Now, this may sound shocking or cavalier, but if you're a Google customer and you transmit confidential information to their systems, you shouldn't be doing anything differently - with one special exception which I'll discuss below. Why is that? Because you've had your data in the hands of others all along and safeguarding it to the best of your ability, not to mention your level of comfort, has been a priority from the get-go. Hopefully it's an ingrained habit.
This means not sending messages through Gmail containing information which might ruin your organization if leaked (such as an announcement about an impending buyout offer).


Yes, your browser connection to Gmail is encrypted via certificate as shown above, but that protects you against someone sniffing traffic between you and Google. In this case the NSA was monitoring data between Google data centers, meaning they were already inside the perimeter.
Good security practices also mean not storing information on anyone else's servers unless it's protected by strong encryption. For instance, I use TrueCrypt to create virtual encrypted disks (also known as containers) which I can mount as a drive by entering my password (which is over 18 characters). Nothing I don't wish to share with the world is kept online other than within these TrueCrypt containers. This certainly gave me peace of mind when I lost a smartphone in New York City last summer which had copies of my TrueCrypt containers on it.

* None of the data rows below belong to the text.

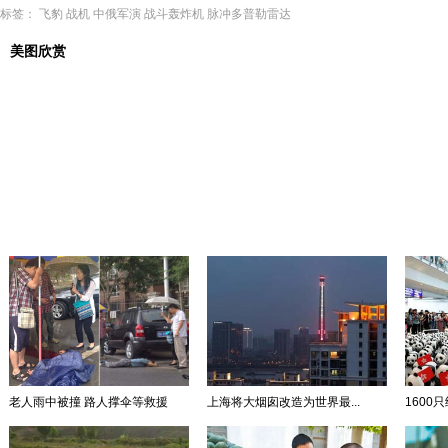
标签：
飞豹
战机
中俄军演
战斗轰炸机
脉冲多普勒雷达
美图欣赏
老人雨中被撞 路人撑伞等救援
上海将大烟囱改造为世界最...
1600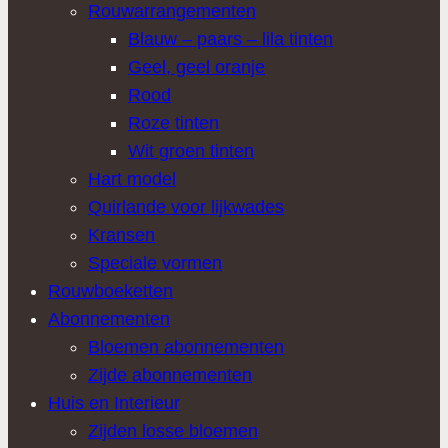
Rouwarrangementen
Blauw – paars – lila tinten
Geel, geel oranje
Rood
Roze tinten
Wit groen tinten
Hart model
Quirlande voor lijkwades
Kransen
Speciale vormen
Rouwboeketten
Abonnementen
Bloemen abonnementen
Zijde abonnementen
Huis en Interieur
Zijden losse bloemen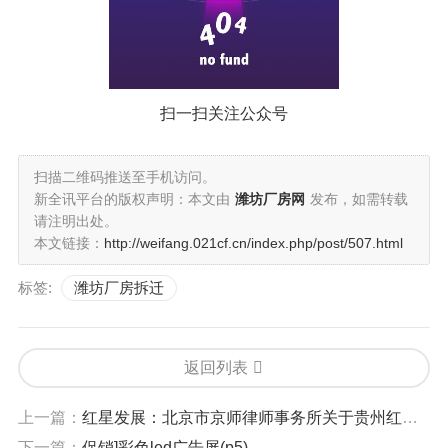
扫一扫关注公众号
扫描二维码推送至手机访问。
新全讯平台的版权声明：本文由
潍坊厂房网
发布，如需转载
请注明出处。
本文链接：
http://weifang.021cf.cn/index.php/post/507.html
标签:
潍坊厂房拆迁
返回列表
上一篇：
红星发展：北京市京师律师事务所关于贵州红星发展股份有限公司2022年度向特定对象发行a股股票之法律意见书
下一篇：
促销]彩色led广告屏(p5)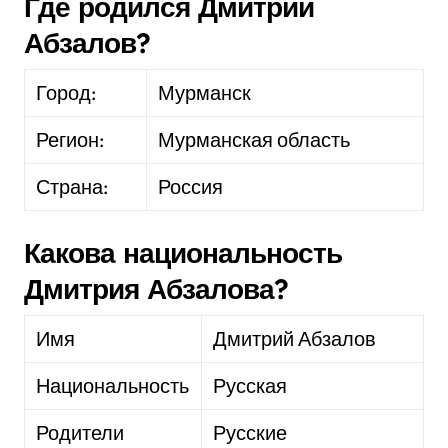
Где родился Дмитрий
Абзалов?
Город:
Мурманск
Регион:
Мурманская область
Страна:
Россия
Какова национальность
Дмитрия Абзалова?
Имя
Дмитрий Абзалов
Национальность
Русская
Родители
Русские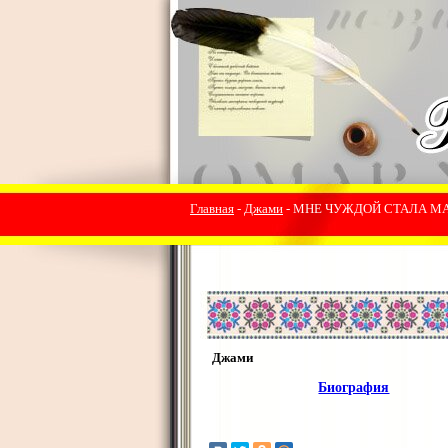
Главная
-
Джами
- МНЕ ЧУЖДОЙ СТАЛА МАД
Джами
Биография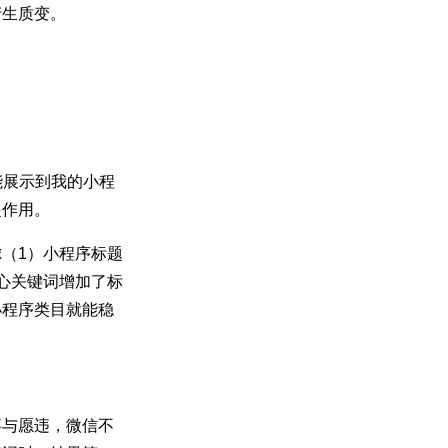
产生质变。
能展示到我的小程
起作用。
（1）小程序标题
心关键词增加了标
小程序类目就能稳
事与愿违，微信不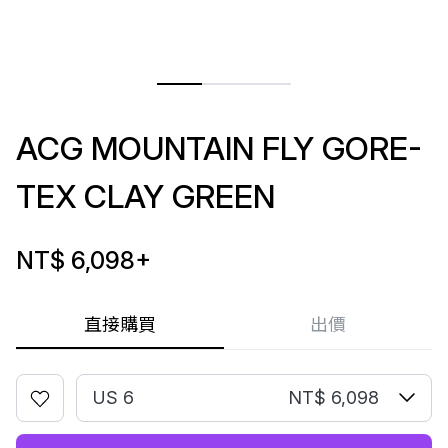
ACG MOUNTAIN FLY GORE-
TEX CLAY GREEN
NT$ 6,098
+
直接購買
出價
US 6
NT$ 6,098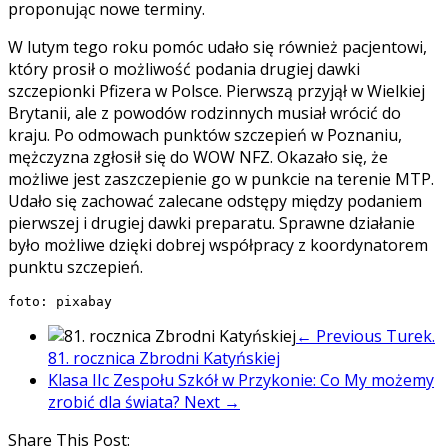
proponując nowe terminy.
W lutym tego roku pomóc udało się również pacjentowi,
który prosił o możliwość podania drugiej dawki
szczepionki Pfizera w Polsce. Pierwszą przyjął w Wielkiej
Brytanii, ale z powodów rodzinnych musiał wrócić do
kraju. Po odmowach punktów szczepień w Poznaniu,
mężczyzna zgłosił się do WOW NFZ. Okazało się, że
możliwe jest zaszczepienie go w punkcie na terenie MTP.
Udało się zachować zalecane odstępy między podaniem
pierwszej i drugiej dawki preparatu. Sprawne działanie
było możliwe dzięki dobrej współpracy z koordynatorem
punktu szczepień.
foto: pixabay
← Previous
Turek.
81. rocznica Zbrodni Katyńskiej
Klasa IIc Zespołu Szkół w Przykonie: Co My możemy
zrobić dla świata?
Next →
Share This Post: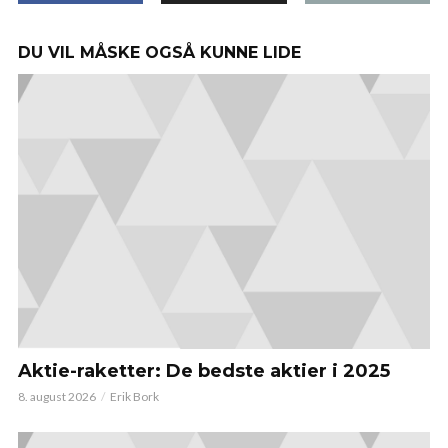
DU VIL MÅSKE OGSÅ KUNNE LIDE
Aktie-raketter: De bedste aktier i 2025
8. august 2026
Erik Bork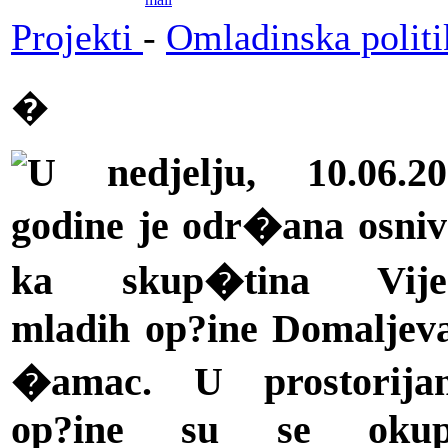
Projekti
-
Omladinska politi
�
U nedjelju, 10.06.20
godine je odr�ana osni
ka skup�tina Vije
mladih op?ine Domaljev
�amac. U prostorija
op?ine su se okupi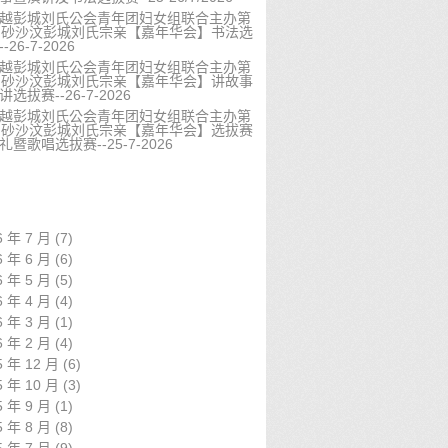
越彭城刘氏公会青年团妇女组联合主办第
届砂沙汶彭城刘氏宗亲【嘉年华会】书法选
-26-7-2026
越彭城刘氏公会青年团妇女组联合主办第
届砂沙汶彭城刘氏宗亲【嘉年华会】讲故事
选拔赛--26-7-2026
越彭城刘氏公会青年团妇女组联合主办第
届砂沙汶彭城刘氏宗亲【嘉年华会】选拔赛
礼暨歌唱选拔赛--25-7-2026
6 年 7 月
(7)
6 年 6 月
(6)
6 年 5 月
(5)
6 年 4 月
(4)
6 年 3 月
(1)
6 年 2 月
(4)
5 年 12 月
(6)
5 年 10 月
(3)
5 年 9 月
(1)
5 年 8 月
(8)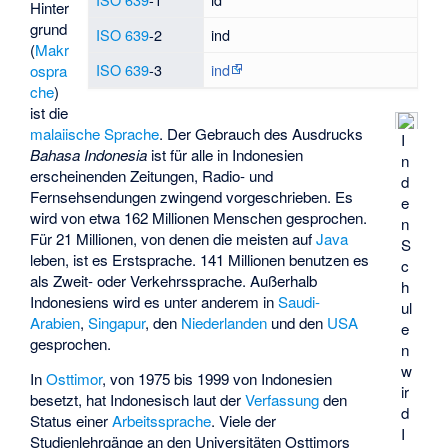
Hinter
grund
ISO 639
-2
ind
(
Makr
ISO 639
-3
ind
ospra
che
)
ist die
malaiische Sprache
. Der Gebrauch des Ausdrucks
I
Bahasa Indonesia
ist für alle in Indonesien
n
erscheinenden Zeitungen, Radio- und
d
Fernsehsendungen zwingend vorgeschrieben. Es
e
wird von etwa 162 Millionen Menschen gesprochen.
n
Für 21 Millionen, von denen die meisten auf
Java
S
leben, ist es Erstsprache. 141 Millionen benutzen es
c
als Zweit- oder Verkehrssprache. Außerhalb
h
Indonesiens wird es unter anderem in
Saudi-
ul
Arabien
,
Singapur
, den
Niederlanden
und den
USA
e
gesprochen.
n
w
In
Osttimor
, von 1975 bis 1999 von Indonesien
ir
besetzt, hat Indonesisch laut der
Verfassung
den
d
Status einer
Arbeitssprache
. Viele der
I
Studienlehrgänge an den Universitäten Osttimors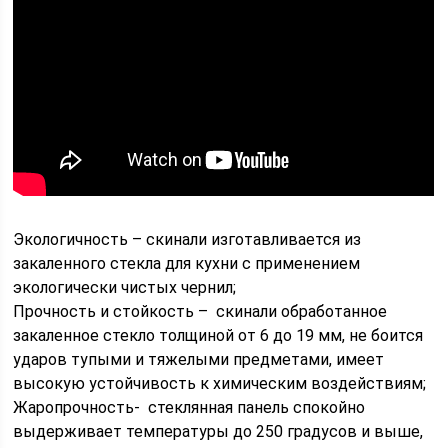
Экологичность – скинали изготавливается из
закаленного стекла для кухни с применением
экологически чистых чернил;
Прочность и стойкость – скинали обработанное
закаленное стекло толщиной от 6 до 19 мм, не боится
ударов тупыми и тяжелыми предметами, имеет
высокую устойчивость к химическим воздействиям;
Жаропрочность- стеклянная панель спокойно
выдерживает температуры до 250 градусов и выше,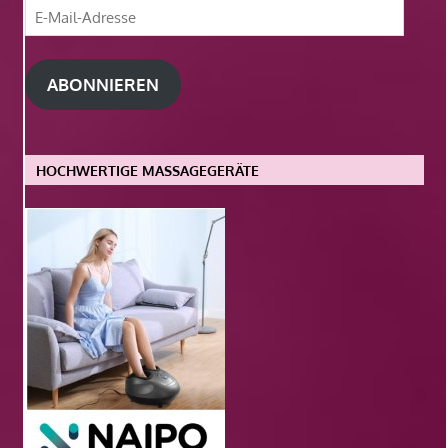
E-
Mail-
Adresse
ABONNIEREN
HOCHWERTIGE MASSAGEGERÄTE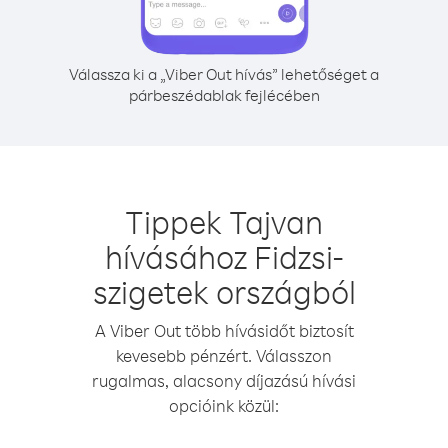
Válassza ki a „Viber Out hívás” lehetőséget a
párbeszédablak fejlécében
Tippek Tajvan
hívásához Fidzsi-
szigetek országból
A Viber Out több hívásidőt biztosít
kevesebb pénzért. Válasszon
rugalmas, alacsony díjazású hívási
opcióink közül: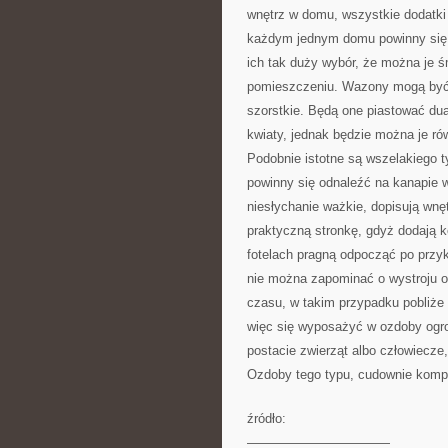
wnętrz w domu, wszystkie dodatki 
każdym jednym domu powinny się 
ich tak duży wybór, że można je ś
pomieszczeniu. Wazony mogą być 
szorstkie. Będą one piastować dua
kwiaty, jednak będzie można je r
Podobnie istotne są wszelakiego t
powinny się odnaleźć na kanapie w
niesłychanie ważkie, dopisują wnę
praktyczną stronkę, gdyż dodają 
fotelach pragną odpocząć po przy
nie można zapominać o wystroju o
czasu, w takim przypadku pobliże
więc się wyposażyć w ozdoby ogro
postacie zwierząt albo człowiecze
Ozdoby tego typu, cudownie kompo
źródło:
———————————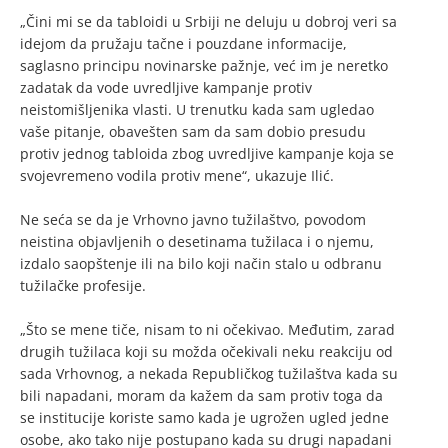
„Čini mi se da tabloidi u Srbiji ne deluju u dobroj veri sa
idejom da pružaju tačne i pouzdane informacije,
saglasno principu novinarske pažnje, već im je neretko
zadatak da vode uvredljive kampanje protiv
neistomišljenika vlasti. U trenutku kada sam ugledao
vaše pitanje, obavešten sam da sam dobio presudu
protiv jednog tabloida zbog uvredljive kampanje koja se
svojevremeno vodila protiv mene“, ukazuje Ilić.
Ne seća se da je Vrhovno javno tužilaštvo, povodom
neistina objavljenih o desetinama tužilaca i o njemu,
izdalo saopštenje ili na bilo koji način stalo u odbranu
tužilačke profesije.
„Što se mene tiče, nisam to ni očekivao. Međutim, zarad
drugih tužilaca koji su možda očekivali neku reakciju od
sada Vrhovnog, a nekada Republičkog tužilaštva kada su
bili napadani, moram da kažem da sam protiv toga da
se institucije koriste samo kada je ugrožen ugled jedne
osobe, ako tako nije postupano kada su drugi napadani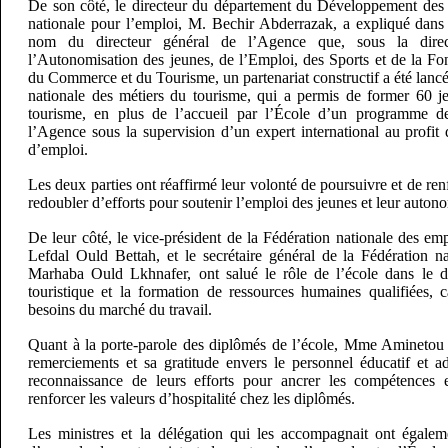
De son côté, le directeur du département du Développement de
nationale pour l’emploi, M. Bechir Abderrazak, a expliqué dans
nom du directeur général de l’Agence que, sous la direc
l’Autonomisation des jeunes, de l’Emploi, des Sports et de la Fo
du Commerce et du Tourisme, un partenariat constructif a été lancé
nationale des métiers du tourisme, qui a permis de former 60 j
tourisme, en plus de l’accueil par l’École d’un programme d
l’Agence sous la supervision d’un expert international au profi
d’emploi.
Les deux parties ont réaffirmé leur volonté de poursuivre et de renf
redoubler d’efforts pour soutenir l’emploi des jeunes et leur auton
De leur côté, le vice-président de la Fédération nationale des e
Lefdal Ould Bettah, et le secrétaire général de la Fédération 
Marhaba Ould Lkhnafer, ont salué le rôle de l’école dans le 
touristique et la formation de ressources humaines qualifiées,
besoins du marché du travail.
Quant à la porte-parole des diplômés de l’école, Mme Aminetou 
remerciements et sa gratitude envers le personnel éducatif et ad
reconnaissance de leurs efforts pour ancrer les compétences 
renforcer les valeurs d’hospitalité chez les diplômés.
Les ministres et la délégation qui les accompagnait ont égaleme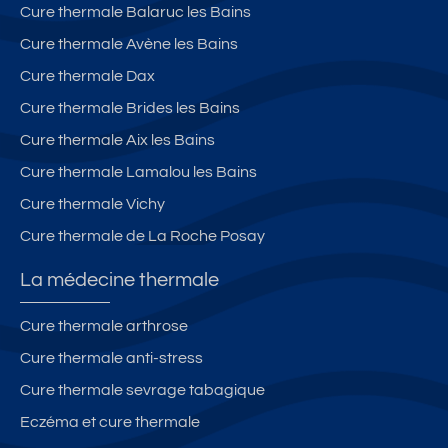
Cure thermale Balaruc les Bains
Cure thermale Avène les Bains
Cure thermale Dax
Cure thermale Brides les Bains
Cure thermale Aix les Bains
Cure thermale Lamalou les Bains
Cure thermale Vichy
Cure thermale de La Roche Posay
La médecine thermale
Cure thermale arthrose
Cure thermale anti-stress
Cure thermale sevrage tabagique
Eczéma et cure thermale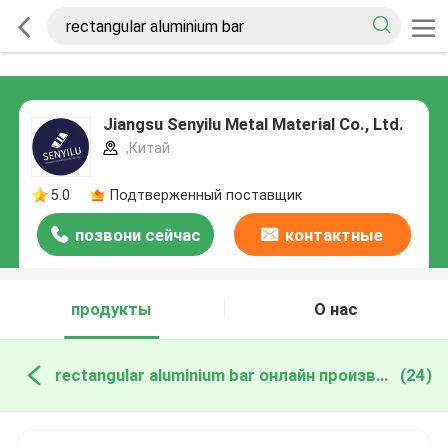
Jiangsu Senyilu Metal Material Co., Ltd.
,Китай
5.0
Подтверженный поставщик
позвони сейчас
контактные
данные
продукты
О нас
rectangular aluminium bar онлайн производство
(24)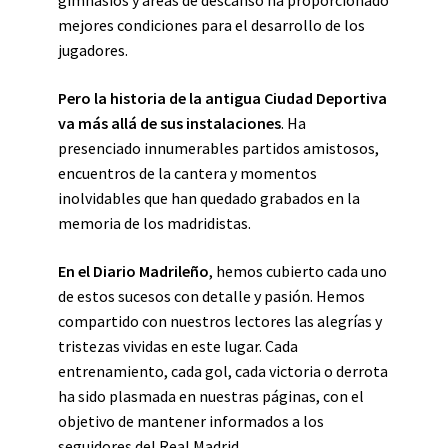
mejores condiciones para el desarrollo de los
jugadores.
Pero la historia de la antigua Ciudad Deportiva
va más allá de sus instalaciones
. Ha
presenciado innumerables partidos amistosos,
encuentros de la cantera y momentos
inolvidables que han quedado grabados en la
memoria de los madridistas.
En el Diario Madrileño
, hemos cubierto cada uno
de estos sucesos con detalle y pasión. Hemos
compartido con nuestros lectores las alegrías y
tristezas vividas en este lugar. Cada
entrenamiento, cada gol, cada victoria o derrota
ha sido plasmada en nuestras páginas, con el
objetivo de mantener informados a los
seguidores del Real Madrid.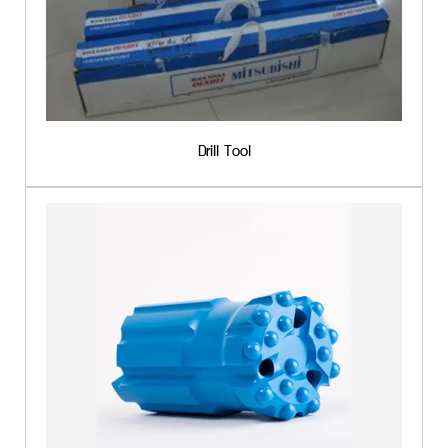
Drill Tool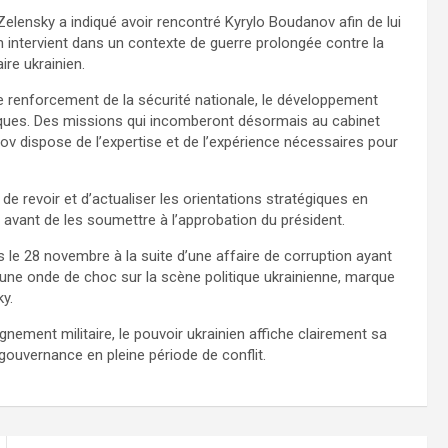
Zelensky a indiqué avoir rencontré Kyrylo Boudanov afin de lui
n intervient dans un contexte de guerre prolongée contre la
ire ukrainien.
 le renforcement de la sécurité nationale, le développement
iques. Des missions qui incomberont désormais au cabinet
v dispose de l’expertise et de l’expérience nécessaires pour
 revoir et d’actualiser les orientations stratégiques en
 avant de les soumettre à l’approbation du président.
 le 28 novembre à la suite d’une affaire de corruption ayant
 une onde de choc sur la scène politique ukrainienne, marque
y.
nement militaire, le pouvoir ukrainien affiche clairement sa
gouvernance en pleine période de conflit.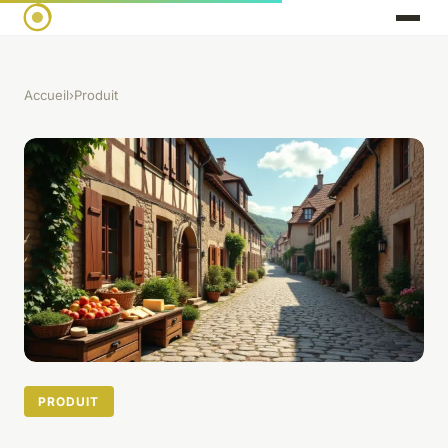
Accueil
›
Produit
PRODUIT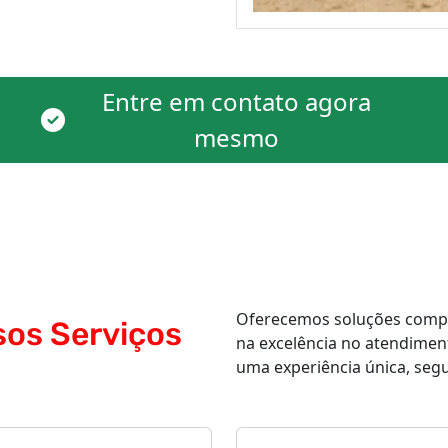
Entre em contato agora
mesmo
Oferecemos soluções comple
sos Serviços
na excelência no atendimen
uma experiência única, segur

If you encrypt your data with a long, random 256-bit key (some feel 128-bit is sufficient, but the key to that is the length of the key!) it is virtually impossible for someone to guess the password via "brute force" computation. Upload this encrypted information to Google Drive and you can rest easy. Yes, it may be a pain having to mount and unmount the TrueCrypt container to add or change information - not to mention resynchronizing the saved file up to your Drive account. However, that's simply the price tag for keeping sensitive material off-site.

As for passwords, you are changing those on a regular basis, right? Same goes for your encryption keys (I realize I just stated it's impossible for someone to guess the password but how many of your ex-employees might know it?). What about ensuring your company workstations are free of malware, keystroke loggers, and other threats which can impact your privacy? How about making sure your wireless networks are locked down and your routers aren't using the default passwords? Hopefully you can see where I'm going with this. Threats will always be present whether inside or outside, and require the same measures.

Now, I need to talk about that special exception of what you should do differently, which I mentioned above. Be forewarned that encryption isn't necessarily a magical shield. The NSA is working hard to defeat or reduce the complexity of encryption. For instance, not all encryption products are ironclad; the NSA has engaged security vendors to devise back doors which they can exploit. Open source products are your best bet - and TrueCrypt is one such example. Best of all, it's free.